Double Bubble Trouble: Misdirection in the Diagnosis of Pyloric Stenosis

Culp Center Ballroom

Infantile hypertrophic pyloric stenosis (IHPS) is a disorder characterized by hypertrophy of the pylorus causing obstruction of the gastric outlet. IHPS occurs in 1 to 3.5 per 1000 live births and normally develops between weeks 3 to 5 of age. Patients commonly present forceful, projectile, nonbilious vomiting. The diagnosis is confirmed with ultrasound in which pyloric muscle thickness (PMT) and pyloric canal length (PCL) are measured as less than or equal to 3.0 mm and 14.5 mm, respectively. Definitive treatment is surgicalpyloromyotomy. Similarly, duodenal atresia can cause projectile, nonbilious vomiting. However, it typically presents within the first 24 to 38 hours of birth. If not diagnosed antenatally, then the classic “double bubble sign” on abdominal x-ray or upper GI series is pathognomonic.

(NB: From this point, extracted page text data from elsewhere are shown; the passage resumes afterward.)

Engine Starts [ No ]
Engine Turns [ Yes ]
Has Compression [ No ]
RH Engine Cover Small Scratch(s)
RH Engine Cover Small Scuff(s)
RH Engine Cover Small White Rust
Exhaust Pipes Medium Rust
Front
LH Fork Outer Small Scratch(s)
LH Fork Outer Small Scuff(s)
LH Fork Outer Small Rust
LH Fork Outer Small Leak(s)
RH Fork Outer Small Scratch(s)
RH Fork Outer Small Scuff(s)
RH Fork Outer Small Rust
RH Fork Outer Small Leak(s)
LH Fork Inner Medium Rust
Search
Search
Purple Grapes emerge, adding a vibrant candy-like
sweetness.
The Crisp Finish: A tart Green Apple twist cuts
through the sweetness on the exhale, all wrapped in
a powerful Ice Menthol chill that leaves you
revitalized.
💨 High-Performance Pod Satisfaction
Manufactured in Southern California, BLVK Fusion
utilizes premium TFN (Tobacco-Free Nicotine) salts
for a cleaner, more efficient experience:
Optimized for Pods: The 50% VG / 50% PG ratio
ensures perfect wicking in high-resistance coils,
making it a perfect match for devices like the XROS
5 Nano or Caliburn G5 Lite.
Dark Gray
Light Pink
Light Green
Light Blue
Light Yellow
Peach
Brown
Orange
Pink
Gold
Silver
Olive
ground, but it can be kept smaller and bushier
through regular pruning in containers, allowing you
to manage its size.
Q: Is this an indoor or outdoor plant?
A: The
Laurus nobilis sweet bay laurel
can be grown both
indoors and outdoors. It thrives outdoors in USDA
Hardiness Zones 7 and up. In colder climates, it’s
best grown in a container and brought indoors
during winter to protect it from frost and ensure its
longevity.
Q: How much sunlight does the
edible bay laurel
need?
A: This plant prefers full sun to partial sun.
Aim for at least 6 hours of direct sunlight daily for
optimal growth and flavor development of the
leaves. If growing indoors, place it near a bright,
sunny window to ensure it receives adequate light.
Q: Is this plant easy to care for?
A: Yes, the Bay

In this case study, we discuss a case in which diagnostic imaging leads to the misdiagnosis of a patient presenting with projectile vomiting. Initial presentation, differential diagnosis, and hospital workup will be discussed. We present this case study to raise awareness of the possible misdiagnosis of a common childhood illness due to aberrant radiographic presentation.